Content starts
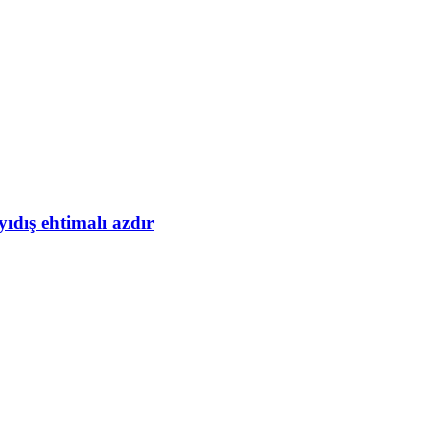
yıdış ehtimalı azdır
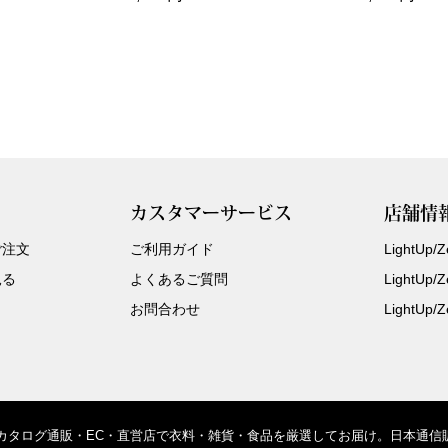
カスタマーサービス
店舗情
ご注文
ご利用ガイド
LightUp
見る
よくあるご質問
LightUp
お問合わせ
LightUp
、カタログ通販・EC・直営店で衣料・雑貨・食品を厳選してお届け。日本通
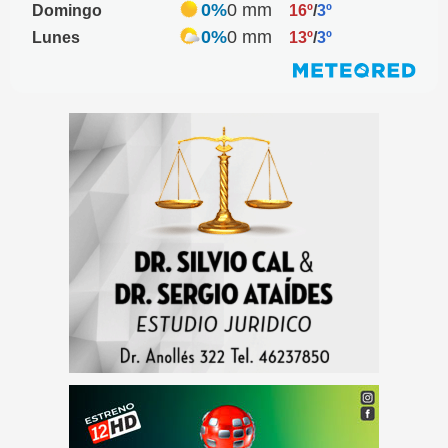
0%
0 mm
Domingo
16º
/
3º
0%
0 mm
Lunes
13º
/
3º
Content ends
Leave the pictures out and print the records above exactly as they stand.

yıdış ehtimalı azdır
カスタマーサービス
店舗情
ご注文
ご利用ガイド
LightUp
見る
よくあるご質問
LightUp
お問合わせ
LightUp
、カタログ通販・EC・直営店で衣料・雑貨・食品を厳選してお届け。日本通
0%
0 mm
Domingo
16º
/
3º
0%
0 mm
Lunes
13º
/
3º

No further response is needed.